Work required: Check each line of the entries below for the word "bestbike", and copy the lines that have it.

Task material:
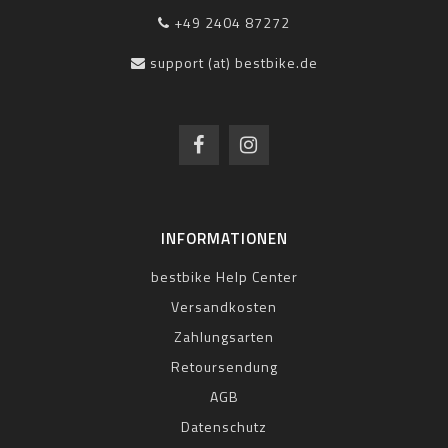
+49 2404 87272
support (at) bestbike.de
INFORMATIONEN
bestbike Help Center
Versandkosten
Zahlungsarten
Retoursendung
AGB
Datenschutz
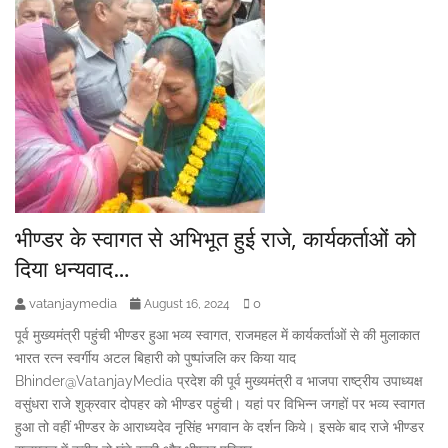
भीण्डर के स्वागत से अभिभूत हुई राजे, कार्यकर्ताओं को
दिया धन्यवाद…
vatanjaymedia
0
August 16, 2024
पूर्व मुख्यमंत्री पहुंची भीण्डर हुआ भव्य स्वागत, राजमहल में कार्यकर्ताओं से की मुलाकात
भारत रत्न स्वर्गीय अटल बिहारी को पुष्पांजलि कर किया याद
Bhinder@VatanjayMedia प्रदेश की पूर्व मुख्यमंत्री व भाजपा राष्ट्रीय उपाध्यक्ष
वसुंधरा राजे शुक्रवार दोपहर को भीण्डर पहुंची। यहां पर विभिन्न जगहों पर भव्य स्वागत
हुआ तो वहीं भीण्डर के आराध्यदेव नृसिंह भगवान के दर्शन किये। इसके बाद राजे भीण्डर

Completed task:
support (at) bestbike.de
bestbike Help Center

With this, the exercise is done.